Jassy’s eschewal of the multi-cloud, i.e. cloud-agnostic, theme shows that AWS never believed in the notion of hybrid clouds and that the VMware Cloud on AWS was a head-fake to appeal to potential customers with sizable legacy VMware investments. Indeed, as I wrote more than three years ago when it was first announced, the AWS-VMware tie-up had strategic value to both parties, but that AWS was playing the long game. Quoting (emphasis added0:

With this SaaS-like service, VMware can offer its customers a viable, compelling hybrid cloud strategy that uses the most popular public cloud service to power the dominant enterprise virtualization platform. ...Amazon gets ready access to enterprises wanting to get out of the infrastructure operations business and that are amenable to using public cloud infrastructure to run critical systems. Once these organizations are operating on shared infrastructure, it's easier both technically and conceptually to migrate applications to a native cloud design using standard AWS services, which is AWS's end game.

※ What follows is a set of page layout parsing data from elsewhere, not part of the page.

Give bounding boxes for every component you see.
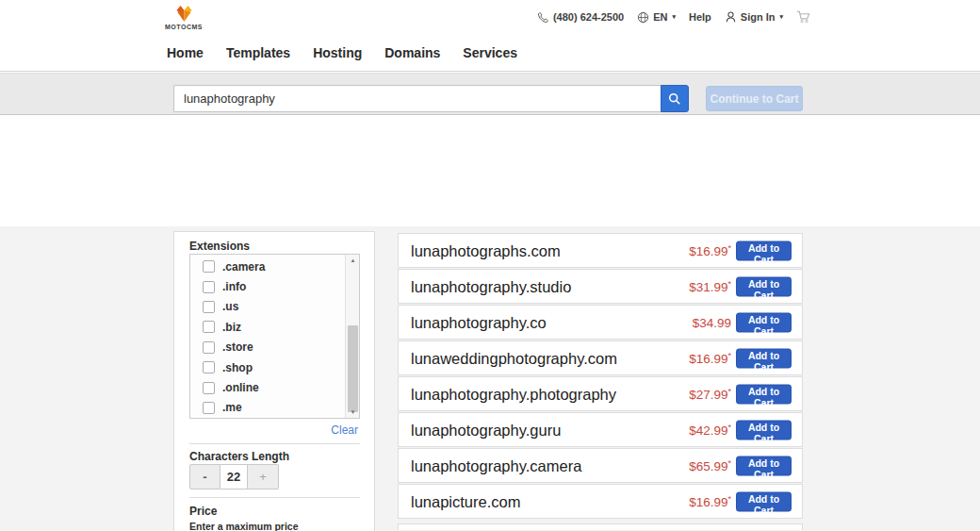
domain-name: lunaphotographs.com	[411, 241, 561, 259]
checkbox[interactable]	[203, 260, 215, 273]
decrement-button[interactable]: -	[189, 464, 220, 490]
nav-item-services[interactable]: Services	[463, 45, 517, 60]
search-button[interactable]	[661, 85, 689, 112]
price-value: $16.99	[689, 352, 727, 366]
price-value: $65.99	[689, 459, 727, 473]
checkbox[interactable]	[203, 382, 215, 394]
extension-option-shop[interactable]: .shop	[190, 357, 346, 377]
add-to-cart-button[interactable]: Add to Cart	[736, 456, 792, 475]
domain-results-list: lunaphotographs.com $16.99* Add to Cart …	[398, 233, 803, 530]
price-value: $16.99	[689, 495, 727, 509]
add-to-cart-button[interactable]: Add to Cart	[736, 241, 792, 260]
checkbox[interactable]	[203, 301, 215, 313]
domain-search-input[interactable]	[173, 85, 661, 112]
domain-result-row-partial	[398, 523, 803, 530]
domain-price: $27.99*	[689, 386, 731, 402]
chevron-down-icon: ▾	[672, 13, 676, 21]
checkbox[interactable]	[203, 402, 215, 414]
extensions-list: .camera .info .us .biz	[190, 257, 346, 418]
domain-price: $42.99*	[689, 422, 731, 438]
add-to-cart-button[interactable]: Add to Cart	[736, 420, 792, 440]
checkbox[interactable]	[203, 341, 215, 354]
domain-result-row: lunaphotography.guru $42.99* Add to Cart	[398, 412, 803, 447]
extension-option-info[interactable]: .info	[190, 276, 346, 296]
price-asterisk: *	[727, 278, 731, 288]
language-selector[interactable]: EN ▾	[637, 11, 676, 24]
price-asterisk: *	[727, 242, 731, 252]
result-banner-zone: Domain Taken Call (480) 624-2500 for buy…	[0, 116, 980, 226]
domain-price: $34.99	[693, 314, 731, 330]
scrollbar[interactable]: ▲ ▼	[345, 255, 359, 418]
extension-option-biz[interactable]: .biz	[190, 317, 346, 337]
extension-option-online[interactable]: .online	[190, 377, 346, 397]
top-utility-bar: MOTOCMS (480) 624-2500 EN ▾ Help Sign In…	[0, 0, 980, 34]
domain-name: lunapicture.com	[411, 492, 520, 510]
domain-price: $65.99*	[689, 457, 731, 473]
increment-button[interactable]: +	[248, 464, 279, 490]
domain-name: lunaweddingphotography.com	[411, 349, 617, 367]
search-icon	[668, 92, 681, 106]
scroll-up-icon[interactable]: ▲	[346, 255, 360, 266]
logo-text: MOTOCMS	[162, 24, 205, 30]
globe-icon	[637, 11, 649, 24]
domain-price: $16.99*	[689, 493, 731, 509]
extension-option-camera[interactable]: .camera	[190, 257, 346, 276]
checkbox[interactable]	[203, 361, 215, 373]
price-asterisk: *	[727, 422, 731, 431]
domain-price: $16.99*	[689, 350, 731, 366]
domain-search-band: Continue to Cart	[0, 73, 980, 115]
domain-result-row: lunaphotography.camera $65.99* Add to Ca…	[398, 448, 803, 483]
price-value: $27.99	[689, 388, 727, 402]
cart-button[interactable]	[796, 10, 810, 24]
nav-item-hosting[interactable]: Hosting	[313, 45, 362, 60]
page: MOTOCMS (480) 624-2500 EN ▾ Help Sign In…	[0, 0, 980, 531]
phone-link[interactable]: (480) 624-2500	[537, 11, 624, 24]
divider	[189, 497, 360, 498]
domain-name: lunaphotography.guru	[411, 421, 561, 439]
add-to-cart-button[interactable]: Add to Cart	[736, 312, 792, 332]
continue-to-cart-button[interactable]: Continue to Cart	[706, 86, 803, 111]
domain-result-row: lunaphotography.photography $27.99* Add …	[398, 376, 803, 411]
characters-length-heading: Characters Length	[189, 450, 289, 463]
extension-option-us[interactable]: .us	[190, 297, 346, 317]
price-asterisk: *	[727, 386, 731, 395]
nav-item-templates[interactable]: Templates	[226, 45, 290, 60]
logo[interactable]: MOTOCMS	[162, 3, 205, 30]
phone-icon	[537, 11, 549, 24]
filter-panel: Extensions .camera .info .us	[173, 231, 375, 531]
scrollbar-thumb[interactable]	[348, 325, 358, 412]
header-utilities: (480) 624-2500 EN ▾ Help Sign In ▾	[537, 0, 810, 34]
domain-name: lunaphotography.co	[411, 313, 547, 331]
help-link[interactable]: Help	[689, 11, 711, 23]
price-asterisk: *	[727, 493, 731, 503]
domain-result-row: lunaphotography.co $34.99 Add to Cart	[398, 305, 803, 340]
sign-in-menu[interactable]: Sign In ▾	[725, 10, 783, 24]
add-to-cart-button[interactable]: Add to Cart	[736, 384, 792, 404]
heart-logo-icon	[172, 3, 196, 23]
extension-option-store[interactable]: .store	[190, 338, 346, 357]
domain-result-row: lunapicture.com $16.99* Add to Cart	[398, 484, 803, 519]
checkbox[interactable]	[203, 321, 215, 333]
chevron-down-icon: ▾	[779, 13, 783, 21]
domain-result-row: lunaphotography.studio $31.99* Add to Ca…	[398, 269, 803, 304]
nav-item-home[interactable]: Home	[167, 45, 204, 60]
domain-name: lunaphotography.camera	[411, 456, 581, 474]
nav-item-domains[interactable]: Domains	[384, 45, 440, 60]
add-to-cart-button[interactable]: Add to Cart	[736, 276, 792, 296]
checkbox[interactable]	[203, 281, 215, 293]
price-value: $34.99	[693, 316, 731, 330]
add-to-cart-button[interactable]: Add to Cart	[736, 491, 792, 511]
domain-price: $31.99*	[689, 278, 731, 294]
domain-name: lunaphotography.photography	[411, 385, 616, 403]
add-to-cart-button[interactable]: Add to Cart	[736, 348, 792, 368]
clear-filters-link[interactable]: Clear	[331, 423, 358, 437]
extension-option-me[interactable]: .me	[190, 398, 346, 418]
main-nav: Home Templates Hosting Domains Services	[0, 34, 980, 72]
person-icon	[725, 10, 737, 24]
price-value: $42.99	[689, 423, 727, 438]
cart-icon	[796, 10, 810, 24]
scroll-down-icon[interactable]: ▼	[346, 407, 360, 418]
domain-result-row: lunaweddingphotography.com $16.99* Add t…	[398, 340, 803, 375]
price-value: $31.99	[689, 280, 727, 294]
price-asterisk: *	[727, 457, 731, 467]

AWS is entering the end-game portion of its strategy in which it finally has the confidence of and working relationships with CEOs, not just CIOs, to drive a cloud-first, AWS-centric business transformation strategy. Other cloud providers are on notice that AWS is playing for keeps, not just a small piece of the enterprise pie. However, with its demonstrated ability to crank out services, custom silicon and other hardware and core infrastructure, other cloud providers must also know they are in for the fight of their lives.